By aiming at these four primary health care goals, national health systems can become more coherent, more efficient, fairer and vastly more effective.

Progress is possible, in all countries. Now, more than ever, there are opportunities to start changing health systems towards primary health care in all countries. The challenges are different for countries with different income levels, but there are commonalities. There is more money being spent on health than ever before and more knowledge to address global health challenges, including better medical technology. There is also now recognition that threats and opportunities in health are shared across the world. Aid is important for some countries, but the vast majority of health spending comes from domestic sources. Even today, in Africa, 70% of all resources for health come from domestic funds. Thus most countries have the ability to start moving towards and enjoying the benefits of primary health care.

Ulrick Noel November 9, 2008 at 3:39 pm

Gapminder is not new, but it’s brilliant

Gapminder World lets you explore the changing world from your own computer. Moving graphics show how the development of all countries of the world by the indicators you choose. (From gapminder website)

They make data from the UN available in a graphical and animated form. You can look at thinks like:

1. Income
2. Economy
3. Health
4. Births and deaths
5. Education
6. Geography
7. Energy
8. Technology/infrastructure
9. Poverty / inequality
10. Trade
11. And lots more

You can plot them against time, and you can plot them against each other. And, you can watch them as they evolve with time.

Hours of learning and fun. Go check it out.

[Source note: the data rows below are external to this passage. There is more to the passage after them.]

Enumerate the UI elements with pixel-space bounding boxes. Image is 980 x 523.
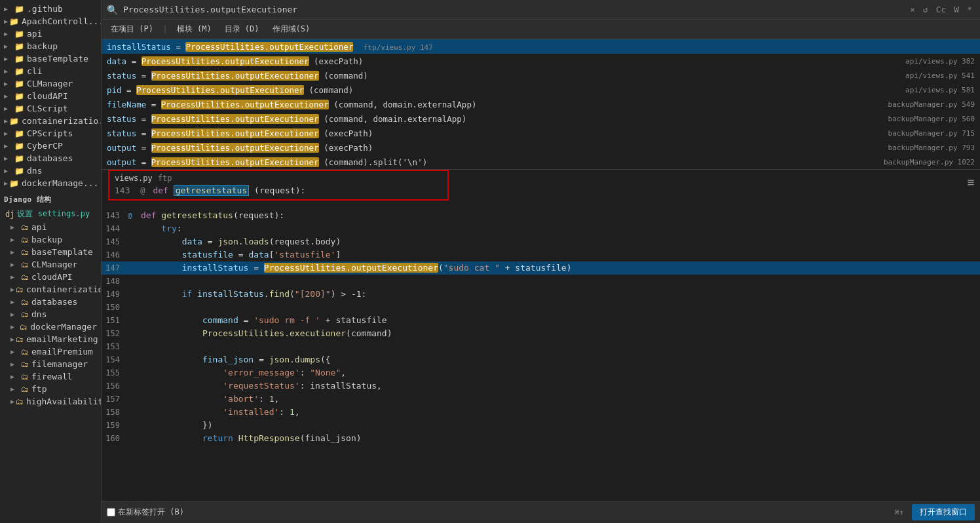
- right-bar: ≡: [962, 170, 980, 501]
- result-row[interactable]: status = ProcessUtilities.outputExecutio…: [102, 68, 980, 83]
- list-view-icon[interactable]: ≡: [968, 175, 975, 189]
- sidebar-item-emailpremium[interactable]: ▶ 🗂 emailPremium: [0, 345, 101, 358]
- sidebar-item-label: containerization: [26, 284, 102, 294]
- folder-icon: 🗂: [21, 360, 29, 369]
- sidebar-item-cpscripts[interactable]: ▶ 📁 CPScripts: [0, 127, 101, 140]
- result-code: installStatus = ProcessUtilities.outputE…: [107, 42, 975, 52]
- folder-icon: 📁: [14, 166, 24, 176]
- sidebar-item-databases2[interactable]: ▶ 🗂 databases: [0, 296, 101, 308]
- w-button[interactable]: W: [951, 3, 962, 16]
- sidebar-item-dockermanager[interactable]: ▶ 📁 dockerManage...: [0, 177, 101, 189]
- sidebar-item-basetemplate2[interactable]: ▶ 🗂 baseTemplate: [0, 246, 101, 258]
- arrow-icon: ▶: [10, 385, 20, 393]
- code-line-149: 149 if installStatus.find("[200]") > -1:: [102, 288, 980, 301]
- sidebar-item-dockermanager2[interactable]: ▶ 🗂 dockerManager: [0, 320, 101, 333]
- sidebar-item-label: dockerManager: [30, 322, 97, 332]
- cc-button[interactable]: Cc: [933, 3, 949, 16]
- sidebar-item-label: .github: [27, 4, 63, 14]
- sidebar-item-api2[interactable]: ▶ 🗂 api: [0, 221, 101, 233]
- folder-icon: 🗂: [21, 347, 29, 357]
- new-tab-checkbox-input[interactable]: [107, 508, 115, 516]
- sidebar-item-highavailability[interactable]: ▶ 🗂 highAvailability: [0, 395, 101, 408]
- sidebar-item-filemanager[interactable]: ▶ 🗂 filemanager: [0, 358, 101, 370]
- preview-pane: views.py ftp 143 @ def getresetstatus (r…: [102, 170, 980, 501]
- folder-icon: 🗂: [21, 235, 29, 244]
- filter-project[interactable]: 在项目 (P): [107, 22, 157, 36]
- sidebar-item-dns[interactable]: ▶ 📁 dns: [0, 165, 101, 177]
- sidebar-item-clmanager[interactable]: ▶ 📁 CLManager: [0, 77, 101, 90]
- arrow-icon: ▶: [10, 261, 20, 268]
- sidebar-item-basetemplate[interactable]: ▶ 📁 baseTemplate: [0, 52, 101, 65]
- result-row[interactable]: output = ProcessUtilities.outputExecutio…: [102, 155, 980, 169]
- star-button[interactable]: *: [964, 3, 975, 16]
- sidebar-item-backup2[interactable]: ▶ 🗂 backup: [0, 233, 101, 246]
- open-find-window-button[interactable]: 打开查找窗口: [912, 504, 975, 520]
- result-code: output = ProcessUtilities.outputExecutio…: [107, 157, 878, 167]
- sidebar-item-label: filemanager: [31, 359, 88, 369]
- sidebar-item-cli[interactable]: ▶ 📁 cli: [0, 65, 101, 77]
- sidebar-item-firewall[interactable]: ▶ 🗂 firewall: [0, 370, 101, 383]
- result-code: pid = ProcessUtilities.outputExecutioner…: [107, 85, 900, 95]
- sidebar-item-apachcontroll[interactable]: ▶ 📁 ApachControll...: [0, 15, 101, 28]
- result-row[interactable]: pid = ProcessUtilities.outputExecutioner…: [102, 83, 980, 97]
- sidebar-item-label: CyberCP: [27, 141, 63, 151]
- filter-directory[interactable]: 目录 (D): [221, 22, 263, 36]
- code-view[interactable]: 143 @ def getresetstatus(request): 144 t…: [102, 209, 980, 501]
- sidebar-item-containerization[interactable]: ▶ 📁 containerizatio...: [0, 115, 101, 127]
- sidebar-item-clmanager2[interactable]: ▶ 🗂 CLManager: [0, 258, 101, 271]
- arrow-icon: ▶: [4, 155, 13, 162]
- sidebar-item-cloudapi2[interactable]: ▶ 🗂 cloudAPI: [0, 271, 101, 283]
- refresh-button[interactable]: ↺: [920, 3, 931, 16]
- close-button[interactable]: ×: [907, 3, 918, 16]
- arrow-icon: ▶: [4, 30, 13, 37]
- folder-icon: 📁: [14, 104, 24, 113]
- sidebar-item-cloudapi[interactable]: ▶ 📁 cloudAPI: [0, 90, 101, 102]
- sidebar-item-django-settings[interactable]: dj 设置 settings.py: [0, 207, 101, 221]
- filter-module[interactable]: 模块 (M): [173, 22, 216, 36]
- filter-scope[interactable]: 作用域(S): [269, 22, 314, 36]
- code-line-159: 159 }): [102, 419, 980, 432]
- arrow-icon: ▶: [4, 130, 13, 137]
- sidebar-item-ftp[interactable]: ▶ 🗂 ftp: [0, 383, 101, 395]
- result-row[interactable]: status = ProcessUtilities.outputExecutio…: [102, 126, 980, 140]
- sidebar-item-emailmarketing[interactable]: ▶ 🗂 emailMarketing: [0, 333, 101, 345]
- sidebar-item-label: dns: [27, 166, 42, 176]
- folder-icon: 🗂: [21, 248, 29, 257]
- result-row[interactable]: status = ProcessUtilities.outputExecutio…: [102, 111, 980, 126]
- result-row[interactable]: data = ProcessUtilities.outputExecutione…: [102, 54, 980, 68]
- dj-label: dj: [5, 210, 14, 219]
- sidebar-item-databases[interactable]: ▶ 📁 databases: [0, 152, 101, 165]
- preview-ftp: ftp: [158, 174, 172, 183]
- result-row[interactable]: fileName = ProcessUtilities.outputExecut…: [102, 97, 980, 111]
- arrow-icon: ▶: [10, 336, 14, 343]
- preview-linenum: 143: [115, 185, 130, 195]
- result-row[interactable]: installStatus = ProcessUtilities.outputE…: [102, 39, 980, 54]
- code-line-148: 148: [102, 275, 980, 288]
- code-line-158: 158 'installed': 1,: [102, 406, 980, 419]
- sidebar-item-backup[interactable]: ▶ 📁 backup: [0, 40, 101, 52]
- arrow-icon: ▶: [4, 180, 8, 187]
- sidebar-item-api[interactable]: ▶ 📁 api: [0, 28, 101, 40]
- preview-box-header: views.py ftp: [115, 174, 442, 183]
- code-line-154: 154 final_json = json.dumps({: [102, 353, 980, 366]
- result-file: backupManager.py 549: [888, 100, 975, 109]
- code-line-143: 143 @ def getresetstatus(request):: [102, 209, 980, 222]
- folder-icon: 📁: [14, 5, 24, 14]
- code-line-160: 160 return HttpResponse(final_json): [102, 432, 980, 445]
- sidebar-item-cybercp[interactable]: ▶ 📁 CyberCP: [0, 140, 101, 152]
- result-row[interactable]: output = ProcessUtilities.outputExecutio…: [102, 140, 980, 155]
- sidebar-item-dns2[interactable]: ▶ 🗂 dns: [0, 308, 101, 320]
- arrow-icon: ▶: [10, 286, 14, 293]
- preview-filename: views.py: [115, 174, 153, 183]
- folder-icon: 🗂: [16, 397, 24, 406]
- sidebar-item-github[interactable]: ▶ 📁 .github: [0, 3, 101, 15]
- arrow-icon: ▶: [10, 360, 20, 368]
- new-tab-checkbox[interactable]: 在新标签打开 (B): [107, 507, 184, 518]
- sidebar-item-label: backup: [27, 41, 58, 51]
- folder-icon: 📁: [14, 79, 24, 88]
- sidebar-item-label: cloudAPI: [31, 272, 73, 282]
- result-file: ftp/views.py 147: [364, 43, 433, 52]
- sidebar-item-containerization2[interactable]: ▶ 🗂 containerization: [0, 283, 101, 296]
- sidebar-item-clscript[interactable]: ▶ 📁 CLScript: [0, 102, 101, 115]
- result-file: backupManager.py 715: [888, 129, 975, 138]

Keith Caldwell November 29, 2008 at 7:43 pm

A common theme in several of the organizations that we have studied and in several of the projects that teams are working on is the idea of “franchising” or opening new clinics to reach out to some of the poorer areas in the regions that these organizations serve. This was seen with the CFW model and with the microfinance model of the Grameen Health system. As each of these systems seek to make themselves sustainable, a large portion of their model relies on training locals to run these clinics and deliver the care while giving themselves the opportunity to profit. My team is working on the Meridian Medical Centre project which is very similar to the CFW model in that it is attempting to branch out to more communities in a franchise type model that will allow operators to profit through the delivery of a standardized quality of care.

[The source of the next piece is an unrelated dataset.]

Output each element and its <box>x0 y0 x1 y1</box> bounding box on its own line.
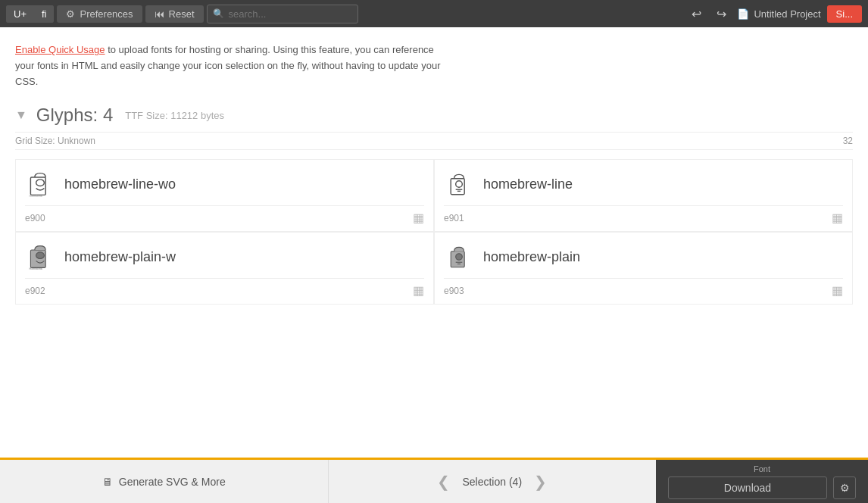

While this model has worked well in the more affluent communities, I believe that this will have some very serious obstacles to overcome as they attempt to branch out into the poorer communities. In the CFW model for example, the franchise fee that is needed for the setup of the clinic, seems to naturally select the most affluent communities. A franchise model is a very localized model, in which the owner and operator will most likely live in the community where the business is to be opened. Because it takes a relatively large fee to start up the clinic, those who can afford it will most likely live in the highest income areas making a reach to the less fortunate areas challenging. Also, we have seen that even in the existing areas only a small portion of the patients are paying. It seems that in order to set up a clinic in a less fortunate area, either the fee would have to be waived or somehow financed (as with the Grameen model) or an affluent operator would have to move to a poorer area. In any of these scenarios, maintaining the quality of care and collecting enough money to make these operations profitable and sustainable seems extremely difficult.

This will be an issue in our project that will need to be addressed. The organization has developed a quality of care manual to set up standards in their branch clinics. We will be faced with the issue of how to deliver the care that is so desperately needed while trying to remain a profitable organization.